ジャニーズ事務所創業者の故ジャニー喜多川元社長による所属タレントへの性加害問題の影響で、同事務所のタレントをCMに起用してきた企業が次々と撤退する事態になっている。
同事務所は7日の記者会見で性加害を事実認定して謝罪。そして藤島ジュリー景子氏が社長を引責辞任し、後任として東山紀之が新社長に就任したことが発表された。今後は被害者の救済に努めるとした。
だが、ジュリー氏はジャニーズ事務所の株100%を持ったまま代表取締役にとどまり、企業名の変更もなし。また、東山の過去のハラスメント行為も取りざたされ、世間からは批判の声が出ている。

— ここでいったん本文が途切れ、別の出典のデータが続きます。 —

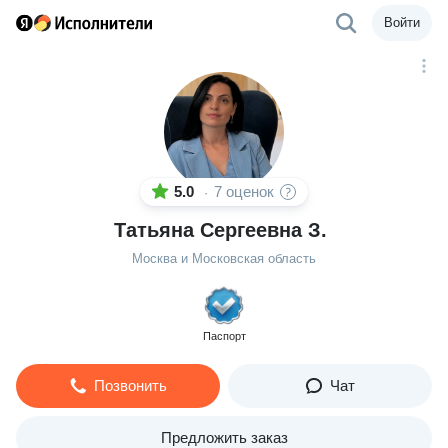
Войти
5.0
7 оценок
·
Татьяна Сергеевна З.
Москва и Московская область
Паспорт
Позвонить
Чат
Предложить заказ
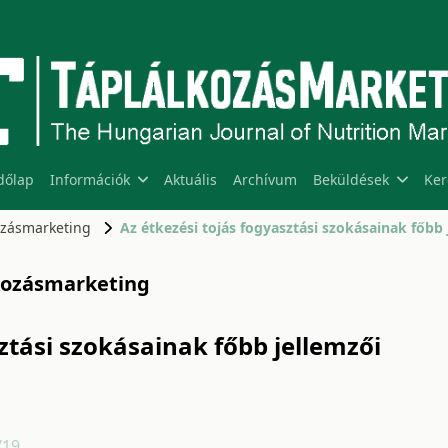
dőlap
Információk
Aktuális
Archívum
Beküldések
Ker
kozásmarketing
álkozásmarketing
ztási szokásainak főbb jellemzői
/19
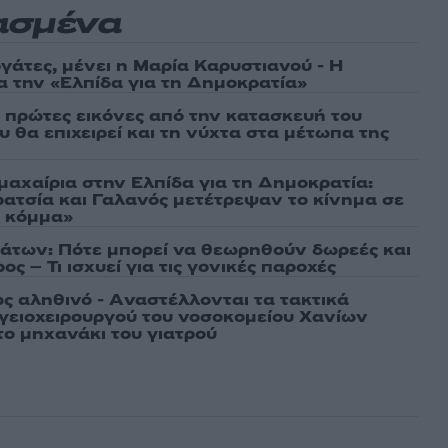
ασμένα
γάτες, μένει η Μαρία Καρυστιανού - Η
α την «Ελπίδα για τη Δημοκρατία»
ι πρώτες εικόνες από την κατασκευή του
 θα επιχειρεί και τη νύχτα στα μέτωπα της
μαχαίρια στην Ελπίδα για τη Δημοκρατία:
ρατσία και Γαλανός μετέτρεψαν το κίνημα σε
ό κόμμα»
άτων: Πότε μπορεί να θεωρηθούν δωρεές και
ος – Τι ισχυεί για τις γονικές παροχές
ως αληθινό - Aναστέλλονται τα τακτικά
γειοχειρουργού του νοσοκομείου Χανίων
το μηχανάκι του γιατρού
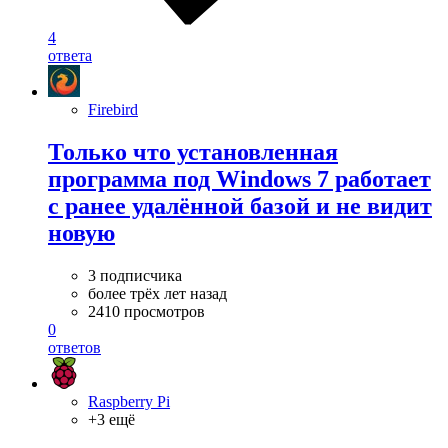
4
ответа
Firebird
Только что установленная
программа под Windows 7 работает
с ранее удалённой базой и не видит
новую
3 подписчика
более трёх лет назад
2410 просмотров
0
ответов
Raspberry Pi
+3 ещё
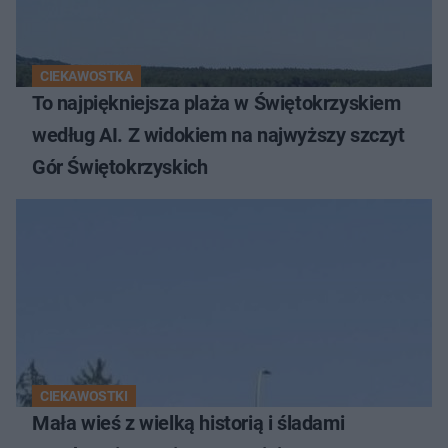
CIEKAWOSTKA
To najpiękniejsza plaża w Świętokrzyskiem
według AI. Z widokiem na najwyższy szczyt
Gór Świętokrzyskich
CIEKAWOSTKI
Mała wieś z wielką historią i śladami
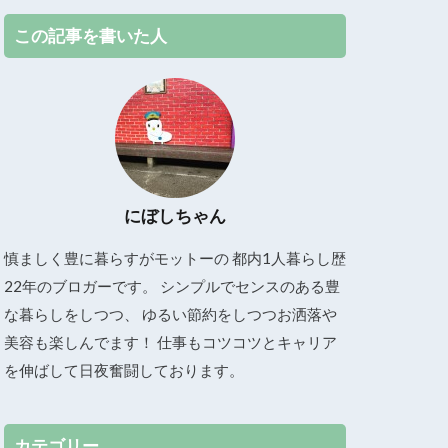
この記事を書いた人
にぼしちゃん
慎ましく豊に暮らすがモットーの 都内1人暮らし歴
22年のブロガーです。 シンプルでセンスのある豊
な暮らしをしつつ、 ゆるい節約をしつつお洒落や
美容も楽しんでます！ 仕事もコツコツとキャリア
を伸ばして日夜奮闘しております。
カテゴリー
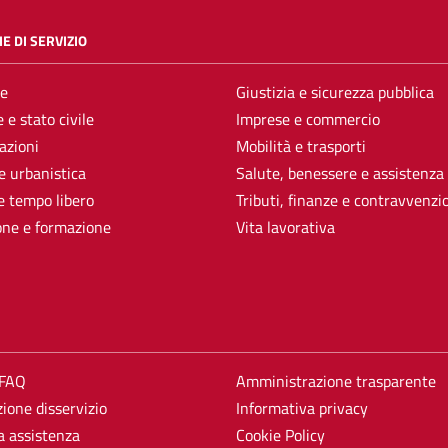
E DI SERVIZIO
e
Giustizia e sicurezza pubblica
 e stato civile
Imprese e commercio
azioni
Mobilità e trasporti
e urbanistica
Salute, benessere e assistenza
e tempo libero
Tributi, finanze e contravvenzi
one e formazione
Vita lavorativa
 FAQ
Amministrazione trasparente
ione disservizio
Informativa privacy
a assistenza
Cookie Policy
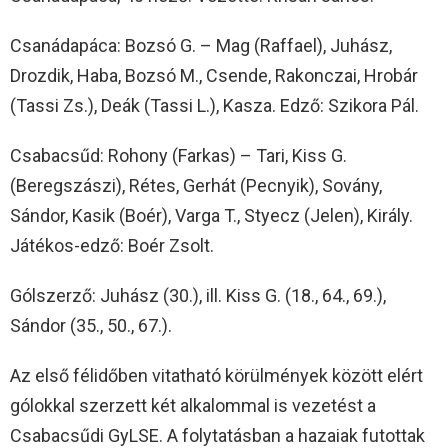
Csanádapáca: Bozsó G. – Mag (Raffael), Juhász,
Drozdik, Haba, Bozsó M., Csende, Rakonczai, Hrobár
(Tassi Zs.), Deák (Tassi L.), Kasza. Edző: Szikora Pál.
Csabacsűd: Rohony (Farkas) – Tari, Kiss G.
(Beregszászi), Rétes, Gerhát (Pecnyik), Sovány,
Sándor, Kasik (Boér), Varga T., Styecz (Jelen), Király.
Játékos-edző: Boér Zsolt.
Gólszerző: Juhász (30.), ill. Kiss G. (18., 64., 69.),
Sándor (35., 50., 67.).
Az első félidőben vitatható körülmények között elért
gólokkal szerzett két alkalommal is vezetést a
Csabacsűdi GyLSE. A folytatásban a hazaiak futottak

すると、同日には相葉雅紀がCMに起用されている、東京海上日動火災保険が契約解除を検討していることが明らかになったほか、日本航空も広告起用の見送りを発表。8日には、キリンホールディングス、アサヒグループホールディングスも契約更新をしないことが報じられた。
法曹業界関係者は「この状況だと、多くの企業はリスク回避だけを考えているようにも見える。ただ撤退、契約の更新取りやめを表明するだけでは解決にならない。国連指導原則に従い、要求案を提示するなどのステップを踏み、責任を持って人権被害者の救済に尽くすべき」と話す。
実際、外資企業「P&G」の日本法人「P&Gジャパン」は、再発防止のための体制構築に向けた行動計画を同事務所に要求したようだ。
そんな中、最も影響が少ない所属グループがNEWSだという。
「CMに起用されているメンバーは加藤シゲアキだけ。これが継続となるか、ゼロとなるかが微妙に注目されています」(テレビ局関係者)
11日放送のNHK総合「クローズアップ現代」(午後7時30分)には、ビジネスと人権が専門で、日米で弁護士資格を持つ蔵元左近弁護士が出演。テレビ局などのメディア企業に求められる措置、行動について話をする予定だ。